* _TRY IT_
Repeat the data in full. Drop every picture.

#### SUPPLIED INFORMATION

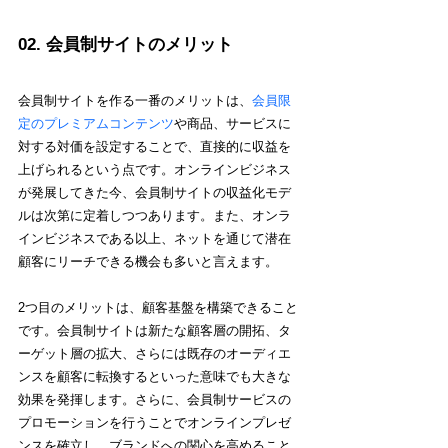
02. 会員制サイトのメリット
会員制サイトを作る一番のメリットは、
会員限
定のプレミアムコンテンツ
や商品、サービスに
対する対価を設定することで、直接的に収益を
上げられるという点です。オンラインビジネス
が発展してきた今、会員制サイトの収益化モデ
ルは次第に定着しつつあります。また、オンラ
インビジネスである以上、ネットを通じて潜在
顧客にリーチできる機会も多いと言えます。
2つ目のメリットは、顧客基盤を構築できること
です。会員制サイトは新たな顧客層の開拓、タ
ーゲット層の拡大、さらには既存のオーディエ
ンスを顧客に転換するといった意味でも大きな
効果を発揮します。さらに、会員制サービスの
プロモーションを行うことでオンラインプレゼ
ンスを確立し、ブランドへの関心を高めること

########

* _FINISHED EXERCISE_
02. 会員制サイトのメリット
会員制サイトを作る一番のメリットは、
会員限
定のプレミアムコンテンツ
や商品、サービスに
対する対価を設定することで、直接的に収益を
上げられるという点です。オンラインビジネス
が発展してきた今、会員制サイトの収益化モデ
ルは次第に定着しつつあります。また、オンラ
インビジネスである以上、ネットを通じて潜在
顧客にリーチできる機会も多いと言えます。
2つ目のメリットは、顧客基盤を構築できること
です。会員制サイトは新たな顧客層の開拓、タ
ーゲット層の拡大、さらには既存のオーディエ
ンスを顧客に転換するといった意味でも大きな
効果を発揮します。さらに、会員制サービスの
プロモーションを行うことでオンラインプレゼ
ンスを確立し、ブランドへの関心を高めること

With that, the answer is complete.